What lines of the listing include the string "Documents"? Show them all.
********
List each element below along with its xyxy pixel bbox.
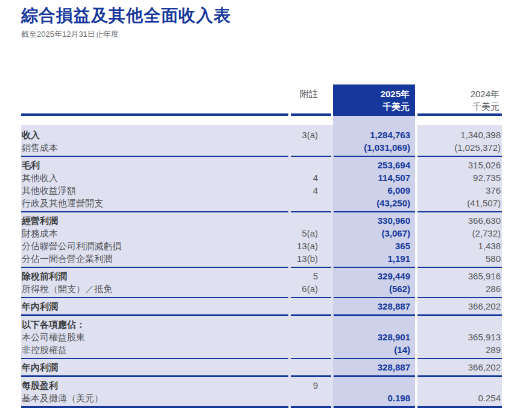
table-row: 分佔一間合營企業利潤13(b)1,191580 xyxy=(21,252,502,265)
row-note: 3(a) xyxy=(288,129,331,141)
rule-segment xyxy=(21,297,288,298)
page-title: 綜合損益及其他全面收入表 xyxy=(21,5,231,27)
rule-segment xyxy=(291,267,331,268)
row-value-2025: 328,887 xyxy=(334,361,415,374)
table-row: 非控股權益(14)289 xyxy=(21,343,502,356)
rule-segment xyxy=(21,375,288,377)
table-header-rule xyxy=(21,113,502,116)
row-note xyxy=(288,343,331,356)
table-row: 年內利潤328,887366,202 xyxy=(21,300,502,313)
table-row: 除稅前利潤5329,449365,916 xyxy=(21,270,502,282)
table-row: 行政及其他運營開支(43,250)(41,507) xyxy=(21,197,502,209)
row-note: 13(b) xyxy=(288,252,331,265)
rule-segment xyxy=(21,211,288,212)
table-row: 其他收入4114,50792,735 xyxy=(21,171,502,184)
column-header-2024-year: 2024年 xyxy=(417,88,500,100)
row-note: 6(a) xyxy=(288,282,331,295)
row-value-2024: 1,340,398 xyxy=(417,129,502,141)
financial-statement-page: 綜合損益及其他全面收入表 截至2025年12月31日止年度 附註 2025年 千… xyxy=(0,0,514,420)
rule-segment xyxy=(291,375,331,377)
row-label: 年內利潤 xyxy=(21,361,288,374)
row-value-2024: 92,735 xyxy=(417,171,502,184)
row-value-2024: 366,630 xyxy=(417,214,502,227)
row-label: 每股盈利 xyxy=(21,379,288,392)
table-row: 收入3(a)1,284,7631,340,398 xyxy=(21,129,502,141)
row-value-2024: 0.254 xyxy=(417,392,502,404)
row-value-2025 xyxy=(334,318,415,331)
row-note xyxy=(288,141,331,154)
row-value-2024: 580 xyxy=(417,252,502,265)
table-row: 毛利253,694315,026 xyxy=(21,159,502,171)
row-label: 其他收益淨額 xyxy=(21,184,288,197)
income-statement-table: 附註 2025年 千美元 2024年 千美元 收入3(a)1,284,7631,… xyxy=(21,84,502,408)
rule-segment xyxy=(334,358,415,359)
row-note: 13(a) xyxy=(288,240,331,252)
row-label: 除稅前利潤 xyxy=(21,270,288,282)
row-label: 本公司權益股東 xyxy=(21,331,288,343)
column-header-notes: 附註 xyxy=(250,88,318,100)
column-header-2024: 2024年 千美元 xyxy=(417,88,501,113)
row-value-2025: 0.198 xyxy=(334,392,415,404)
thin-divider-rule xyxy=(21,211,502,212)
column-header-2025-unit: 千美元 xyxy=(333,100,410,113)
row-value-2024: 289 xyxy=(417,343,502,356)
row-label: 財務成本 xyxy=(21,227,288,240)
thin-divider-rule xyxy=(21,358,502,359)
table-row: 銷售成本(1,031,069)(1,025,372) xyxy=(21,141,502,154)
row-note xyxy=(288,159,331,171)
rule-segment xyxy=(417,406,502,408)
row-note xyxy=(288,331,331,343)
row-note xyxy=(288,300,331,313)
rule-segment xyxy=(291,358,331,359)
rule-segment xyxy=(417,375,502,377)
rule-segment xyxy=(21,314,288,316)
row-label: 經營利潤 xyxy=(21,214,288,227)
table-row: 以下各項應佔： xyxy=(21,318,502,331)
row-value-2025: (43,250) xyxy=(334,197,415,209)
rule-segment xyxy=(291,406,331,408)
row-note: 5 xyxy=(288,270,331,282)
row-label: 年內利潤 xyxy=(21,300,288,313)
rule-segment xyxy=(21,358,288,359)
row-value-2025: 6,009 xyxy=(334,184,415,197)
rule-segment xyxy=(417,358,502,359)
row-value-2025 xyxy=(334,379,415,392)
row-value-2025: 330,960 xyxy=(334,214,415,227)
row-value-2025: 365 xyxy=(334,240,415,252)
rule-segment xyxy=(334,297,415,298)
row-note xyxy=(288,361,331,374)
row-value-2024: (1,025,372) xyxy=(417,141,502,154)
row-value-2025: 328,887 xyxy=(334,300,415,313)
row-value-2024 xyxy=(417,379,502,392)
thick-divider-rule xyxy=(21,406,502,408)
row-value-2024: 365,913 xyxy=(417,331,502,343)
row-value-2024: (2,732) xyxy=(417,227,502,240)
row-note xyxy=(288,392,331,404)
row-note: 4 xyxy=(288,171,331,184)
rule-segment xyxy=(417,297,502,298)
rule-segment xyxy=(417,211,502,212)
thick-divider-rule xyxy=(21,375,502,377)
row-value-2024: 376 xyxy=(417,184,502,197)
row-value-2024: 1,438 xyxy=(417,240,502,252)
rule-segment xyxy=(291,314,331,316)
row-note xyxy=(288,214,331,227)
rule-segment xyxy=(334,406,415,408)
row-value-2025: (3,067) xyxy=(334,227,415,240)
table-rows: 收入3(a)1,284,7631,340,398銷售成本(1,031,069)(… xyxy=(21,125,502,410)
table-row: 基本及攤薄（美元）0.1980.254 xyxy=(21,392,502,404)
row-note: 4 xyxy=(288,184,331,197)
rule-segment xyxy=(291,297,331,298)
row-value-2024: 366,202 xyxy=(417,300,502,313)
column-header-2025-year: 2025年 xyxy=(333,88,410,100)
row-note xyxy=(288,197,331,209)
row-note: 5(a) xyxy=(288,227,331,240)
row-value-2025: 1,191 xyxy=(334,252,415,265)
rule-segment xyxy=(417,314,502,316)
column-header-2025-block: 2025年 千美元 xyxy=(333,84,415,116)
rule-segment xyxy=(21,156,288,157)
row-value-2024: 365,916 xyxy=(417,270,502,282)
thick-divider-rule xyxy=(21,314,502,316)
row-label: 銷售成本 xyxy=(21,141,288,154)
rule-segment xyxy=(291,156,331,157)
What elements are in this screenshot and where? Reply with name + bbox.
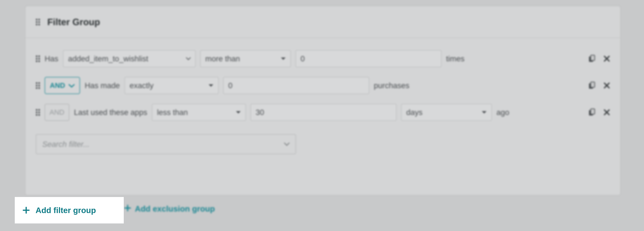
comparator-value: less than xyxy=(157,108,188,117)
value-input[interactable]: 0 xyxy=(223,77,369,94)
drag-handle-icon[interactable] xyxy=(36,56,40,62)
duplicate-icon[interactable] xyxy=(588,55,595,62)
unit-value: days xyxy=(406,108,422,117)
chevron-down-icon xyxy=(236,110,241,114)
chevron-down-icon xyxy=(481,110,487,114)
add-exclusion-group-button[interactable]: Add exclusion group xyxy=(124,204,215,214)
close-icon[interactable] xyxy=(604,109,610,116)
value-text: 30 xyxy=(256,108,264,117)
chevron-down-icon xyxy=(208,84,214,87)
chevron-down-icon xyxy=(68,82,75,90)
plus-icon xyxy=(22,206,30,214)
plus-icon xyxy=(124,204,131,214)
chevron-down-icon xyxy=(280,57,286,60)
filter-rule: AND Last used these apps less than 30 da… xyxy=(36,104,610,121)
duplicate-icon[interactable] xyxy=(588,108,595,116)
close-icon[interactable] xyxy=(604,82,610,89)
value-input[interactable]: 30 xyxy=(250,104,396,121)
value-text: 0 xyxy=(228,81,232,90)
add-filter-group-label: Add filter group xyxy=(36,206,96,215)
add-filter-group-button[interactable]: Add filter group xyxy=(15,197,124,224)
rule-prefix: Last used these apps xyxy=(74,108,147,117)
rule-suffix: ago xyxy=(496,108,509,117)
filter-rule: Has added_item_to_wishlist more than 0 xyxy=(36,50,610,67)
comparator-select[interactable]: exactly xyxy=(124,77,218,94)
rule-prefix: Has made xyxy=(85,81,120,90)
rules-area: Has added_item_to_wishlist more than 0 xyxy=(26,38,620,162)
filter-rule: AND Has made exactly 0 purchases xyxy=(36,77,610,94)
add-exclusion-group-label: Add exclusion group xyxy=(135,204,215,214)
event-select[interactable]: added_item_to_wishlist xyxy=(63,50,196,67)
event-select-value: added_item_to_wishlist xyxy=(68,54,148,63)
drag-handle-icon[interactable] xyxy=(36,19,40,25)
logic-operator-value: AND xyxy=(50,108,64,116)
svg-rect-1 xyxy=(591,55,595,60)
rule-suffix: purchases xyxy=(374,81,410,90)
duplicate-icon[interactable] xyxy=(588,82,595,89)
chevron-down-icon xyxy=(186,57,191,60)
rule-prefix: Has xyxy=(44,54,58,63)
value-text: 0 xyxy=(300,54,305,63)
svg-rect-5 xyxy=(591,109,595,114)
drag-handle-icon[interactable] xyxy=(36,82,40,89)
comparator-value: exactly xyxy=(130,81,154,90)
comparator-select[interactable]: less than xyxy=(152,104,246,121)
panel-header: Filter Group xyxy=(26,6,620,38)
drag-handle-icon[interactable] xyxy=(36,109,40,116)
value-input[interactable]: 0 xyxy=(296,50,442,67)
rule-suffix: times xyxy=(446,54,464,63)
chevron-down-icon xyxy=(284,142,290,146)
filter-group-panel: Filter Group Has added_item_to_wishlist xyxy=(25,6,620,195)
panel-title: Filter Group xyxy=(47,16,100,27)
comparator-select[interactable]: more than xyxy=(200,50,291,67)
search-filter-input[interactable]: Search filter... xyxy=(36,134,296,154)
logic-operator-select[interactable]: AND xyxy=(44,77,80,94)
unit-select[interactable]: days xyxy=(401,104,492,121)
search-filter-placeholder: Search filter... xyxy=(42,140,90,149)
close-icon[interactable] xyxy=(604,55,610,62)
comparator-value: more than xyxy=(205,54,240,63)
svg-rect-3 xyxy=(591,82,595,87)
logic-operator-value: AND xyxy=(50,82,65,90)
logic-operator-chip: AND xyxy=(44,104,69,121)
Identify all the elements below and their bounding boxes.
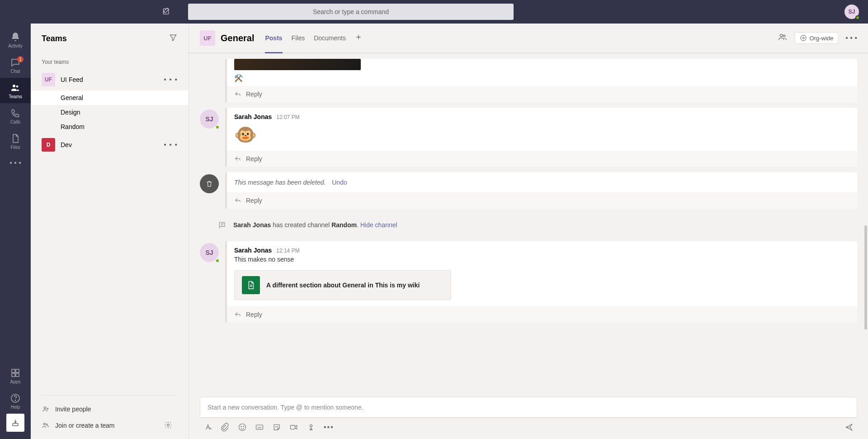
team-avatar: UF <box>42 73 55 86</box>
teams-footer: Invite people Join or create a team <box>31 390 189 439</box>
reply-button[interactable]: Reply <box>227 192 857 209</box>
rail-files[interactable]: Files <box>0 129 31 154</box>
presence-indicator <box>215 258 220 263</box>
reply-button[interactable]: Reply <box>227 306 857 323</box>
svg-point-26 <box>310 425 312 427</box>
svg-point-12 <box>46 424 47 425</box>
team-more-icon[interactable]: • • • <box>164 76 178 84</box>
emoji-icon[interactable] <box>238 423 247 432</box>
wiki-title: A different section about General in Thi… <box>266 282 420 289</box>
join-create-team-button[interactable]: Join or create a team <box>31 417 189 434</box>
tab-posts[interactable]: Posts <box>265 24 282 52</box>
gif-icon[interactable]: GIF <box>255 423 264 432</box>
format-icon[interactable] <box>203 423 212 432</box>
message-avatar[interactable]: SJ <box>200 110 219 129</box>
teams-panel: Teams Your teams UF UI Feed • • • Genera… <box>31 24 189 439</box>
message-avatar[interactable]: SJ <box>200 243 219 262</box>
attachment-image[interactable] <box>234 59 361 70</box>
svg-point-8 <box>15 400 15 400</box>
rail-more[interactable]: • • • <box>0 154 31 172</box>
attach-icon[interactable] <box>221 423 230 432</box>
profile-avatar[interactable]: SJ <box>844 5 859 19</box>
teams-title: Teams <box>42 34 67 43</box>
svg-point-14 <box>780 34 783 37</box>
channel-more-icon[interactable]: • • • <box>845 34 857 42</box>
teams-header: Teams <box>31 24 189 53</box>
channel-design[interactable]: Design <box>31 105 189 119</box>
svg-rect-6 <box>16 373 19 377</box>
settings-icon[interactable] <box>164 421 178 430</box>
system-message: Sarah Jonas has created channel Random. … <box>200 214 857 236</box>
chat-badge: 1 <box>17 56 24 62</box>
svg-point-24 <box>277 427 278 427</box>
rail-apps[interactable]: Apps <box>0 363 31 388</box>
rail-download[interactable] <box>6 414 24 432</box>
message-time: 12:14 PM <box>276 248 299 254</box>
meetnow-icon[interactable] <box>289 423 298 432</box>
presence-indicator <box>855 15 860 20</box>
composer-area: Start a new conversation. Type @ to ment… <box>189 397 868 439</box>
channel-tabs: Posts Files Documents <box>265 24 362 52</box>
team-more-icon[interactable]: • • • <box>164 141 178 149</box>
titlebar: Search or type a command SJ <box>0 0 868 24</box>
compose-button[interactable] <box>159 5 174 19</box>
message-time: 12:07 PM <box>276 114 299 120</box>
channel-general[interactable]: General <box>31 91 189 105</box>
hide-channel-link[interactable]: Hide channel <box>360 221 397 229</box>
send-button[interactable] <box>844 423 854 432</box>
composer-input[interactable]: Start a new conversation. Type @ to ment… <box>200 397 857 418</box>
composer-toolbar: GIF ••• <box>200 418 857 432</box>
teams-section-label: Your teams <box>31 55 189 69</box>
profile-initials: SJ <box>849 9 855 15</box>
reply-button[interactable]: Reply <box>227 151 857 167</box>
svg-point-11 <box>43 423 45 425</box>
content-area: UF General Posts Files Documents Org-wid… <box>189 24 868 439</box>
rail-activity[interactable]: Activity <box>0 27 31 52</box>
rail-calls[interactable]: Calls <box>0 103 31 129</box>
svg-rect-4 <box>16 369 19 372</box>
channel-title: General <box>221 33 254 43</box>
rail-teams[interactable]: Teams <box>0 78 31 103</box>
composer-more-icon[interactable]: ••• <box>324 423 334 431</box>
presence-indicator <box>215 125 220 129</box>
svg-point-17 <box>801 35 806 41</box>
svg-rect-9 <box>13 424 18 426</box>
message-author: Sarah Jonas <box>234 113 272 120</box>
messages-area[interactable]: ⚒️ Reply SJ <box>189 53 868 397</box>
message-body-emoji: 🐵 <box>227 122 857 151</box>
sticker-icon[interactable] <box>272 423 281 432</box>
svg-point-20 <box>243 426 244 427</box>
manage-team-icon[interactable] <box>778 32 788 44</box>
svg-point-19 <box>241 426 241 427</box>
svg-point-15 <box>783 35 785 37</box>
wiki-icon <box>242 276 260 294</box>
team-item-dev[interactable]: D Dev • • • <box>31 134 189 156</box>
team-item-ui-feed[interactable]: UF UI Feed • • • <box>31 69 189 91</box>
team-name: UI Feed <box>61 76 164 83</box>
invite-people-button[interactable]: Invite people <box>31 401 189 417</box>
message-author: Sarah Jonas <box>234 247 272 254</box>
svg-point-13 <box>167 424 170 426</box>
org-wide-tag[interactable]: Org-wide <box>795 32 839 44</box>
svg-point-23 <box>276 427 276 427</box>
svg-point-2 <box>16 85 19 87</box>
tab-files[interactable]: Files <box>292 24 305 52</box>
reaction[interactable]: ⚒️ <box>227 74 857 86</box>
channel-header: UF General Posts Files Documents Org-wid… <box>189 24 868 53</box>
app-rail: Activity 1 Chat Teams Calls Files • • • … <box>0 24 31 439</box>
rail-chat[interactable]: 1 Chat <box>0 52 31 78</box>
rail-help[interactable]: Help <box>0 388 31 414</box>
reply-button[interactable]: Reply <box>227 86 857 102</box>
team-avatar: D <box>42 138 55 152</box>
search-input[interactable]: Search or type a command <box>188 4 514 20</box>
channel-random[interactable]: Random <box>31 119 189 134</box>
svg-point-1 <box>13 85 15 87</box>
tab-documents[interactable]: Documents <box>314 24 346 52</box>
deleted-message-text: This message has been deleted. Undo <box>227 172 857 192</box>
wiki-attachment[interactable]: A different section about General in Thi… <box>234 270 451 300</box>
add-tab-button[interactable] <box>355 33 362 43</box>
filter-icon[interactable] <box>169 33 178 44</box>
scrollbar-thumb[interactable] <box>864 225 867 329</box>
stream-icon[interactable] <box>307 423 316 432</box>
undo-link[interactable]: Undo <box>332 179 347 186</box>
********
Solution:
channel-tabs: Posts Files Documents <box>265 24 362 52</box>
content-area: UF General Posts Files Documents Org-wid… <box>189 24 868 439</box>
channel-header: UF General Posts Files Documents Org-wid… <box>189 24 868 53</box>
tab-documents[interactable]: Documents <box>314 24 346 52</box>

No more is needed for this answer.